Road drifts not only serve as a road crossing but should also function as a sand dam and riverbed stabilizer. Non-vented drifts 1 can act both as low-volume traffic conduits and water-retaining structures. They help capture and store floodwater and retain it for future use. Unlike vented drifts, non-vented drifts are not equipped with culverts. Drifts provide good opportunities to retain water from ephemeral rivers because they act as sand dams (see Box 8.1).
Box 8.1: Sand dams
Sand dams reinforce what sandy rivers are already doing: storing water in the sand. A retaining wall across the riverbed enables the accumulation of sand upstream, increasing sand storage capacity and water retention.
It is important not to have vents (culverts) in these dry river crossings. Due to the absence of culverts in the drift, coarse sand and gravel will accumulate in the riverbed upstream of the drift. This creates a small manmade aquifer of sand and water. Coarse sand and gravel have large spaces between their pores, which can make for up to 35 percent of total sand volume. This means that up to 35 percent of the volume of sand/gravel can be used to store water. Thus, a non-vented drift builds on the natural capacity of a sandy riverbed. The newly deposited material will store floodwater and make it available during the dry season. The water retained in the riverbed will also connect to and feed aquifers on the banks of the river. The extent of this effect depends on local topography and geology.
Water-retaining sand dams come at no additional cost. In fact, they are even cheaper than the alternative option, i.e., vented drifts equipped with culverts. The exact cost of non-vented drifts depends on their height, which also determines their capacity to retain water.
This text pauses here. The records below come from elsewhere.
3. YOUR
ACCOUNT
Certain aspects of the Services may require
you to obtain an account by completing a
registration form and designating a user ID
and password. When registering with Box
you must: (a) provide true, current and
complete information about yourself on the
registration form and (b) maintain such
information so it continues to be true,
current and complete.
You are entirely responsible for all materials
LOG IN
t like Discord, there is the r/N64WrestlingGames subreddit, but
Table 8.1. Drift construction costs per meter in Makueni County, Kenya 2015
|US$ per meter|
|Drift type 1: Large drift, foundations excavated at maximum depth of 1.5 m and elevated 0.3 m above the existing sandy riverbed.||1240|
|Drift type 2: Large drift, constructed on bedrock, elevated 0.5 m to 1.2 m above the existing riverbed.||760|
|Drift type 3: Small drift, constructed on normal, ordinary river channels. Little or no elevation above the existing riverbed level. Depth 0.5 m to 1.0 m.||475|
|Type 4: Small drift (road slabs), constructed on bedrock or swampy plains. Little or no elevation above the existing riverbed level, maximum depth 0.5 m.||330|
Non-vented drifts also provide other water management benefits. The first is the stabilization of the upstream riverbed. Depending on the lay of the land, non-vented drifts make it possible to divert water from the riverbed—either perennial flows or short-term floods or spates—using gravity upstream of the drift. This would be difficult where the riverbed is not stabilized and smooth but is instead rutted and incised.
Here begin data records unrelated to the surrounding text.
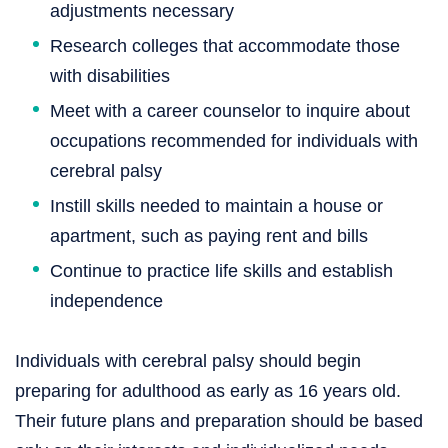
adjustments necessary
Research colleges that accommodate those
with disabilities
Meet with a career counselor to inquire about
occupations recommended for individuals with
cerebral palsy
Instill skills needed to maintain a house or
apartment, such as paying rent and bills
Continue to practice life skills and establish
independence
Individuals with cerebral palsy should begin
preparing for adulthood as early as 16 years old.
Their future plans and preparation should be based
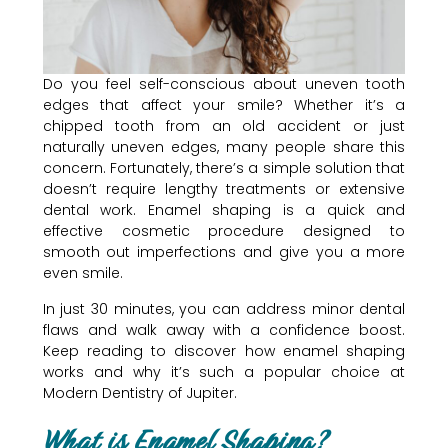
Do you feel self-conscious about uneven tooth
edges that affect your smile? Whether it’s a
chipped tooth from an old accident or just
naturally uneven edges, many people share this
concern. Fortunately, there’s a simple solution that
doesn’t require lengthy treatments or extensive
dental work. Enamel shaping is a quick and
effective cosmetic procedure designed to
smooth out imperfections and give you a more
even smile.
In just 30 minutes, you can address minor dental
flaws and walk away with a confidence boost.
Keep reading to discover how enamel shaping
works and why it’s such a popular choice at
Modern Dentistry of Jupiter.
What is Enamel Shaping?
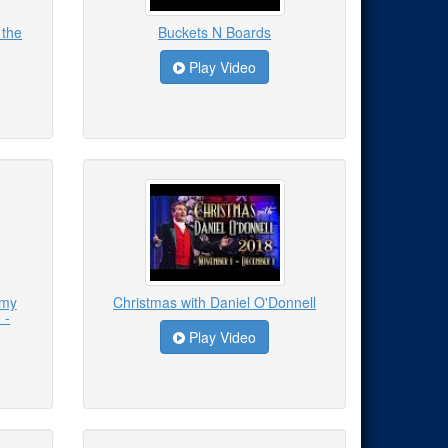
 the
Buckets N Boards
Play Video
emy
Christmas with Daniel O'Donnell
 -
Play Video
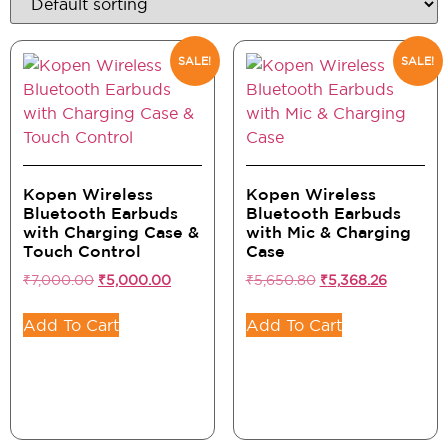
SALE!
SALE!
Kopen Wireless
Kopen Wireless
Bluetooth Earbuds
Bluetooth Earbuds
with Charging Case &
with Mic & Charging
Touch Control
Case
₹
7,000.00
₹
5,000.00
₹
5,650.80
₹
5,368.26
Add To Cart
Add To Cart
Culvertless drifts also cause less damage to the riverbed immediately downstream of the road crossing, since water will not spout through the culverts during flood events to erode the area downstream of the drift. Water now has the chance to cross over the entire width of the drift, reducing damage to land downstream. As river crossings, non-vented drifts are more reliable and predictable and are much cheaper than bridges in their function as low-volume roads. During flood events, however, they are impassable for the duration of the flood, whereas vented drifts are passable (unless they are affected by blocked flotsam and uncontrolled flooding). Downtime on non-vented drifts can be reduced by placing pointed markers alongside the drift to guide vehicles across during low floods.
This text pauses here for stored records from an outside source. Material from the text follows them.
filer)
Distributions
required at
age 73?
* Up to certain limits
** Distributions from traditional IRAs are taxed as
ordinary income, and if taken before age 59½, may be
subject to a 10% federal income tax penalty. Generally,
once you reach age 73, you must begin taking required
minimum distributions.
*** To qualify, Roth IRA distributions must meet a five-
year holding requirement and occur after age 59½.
A possible solution to making culvertless drifts passable during flood events is to add a vented drift on top (Figure 8.1). However, prior analysis is required for roads with different types of traffic volumes to determine whether this construction would be economical and necessary. As mentioned, because floods are mostly limited to a few days a year, culvertless drifts are suited to low-volume routes. For high-volume roads, this combination of structures can be better assessed for suitability on a case-by-case basis.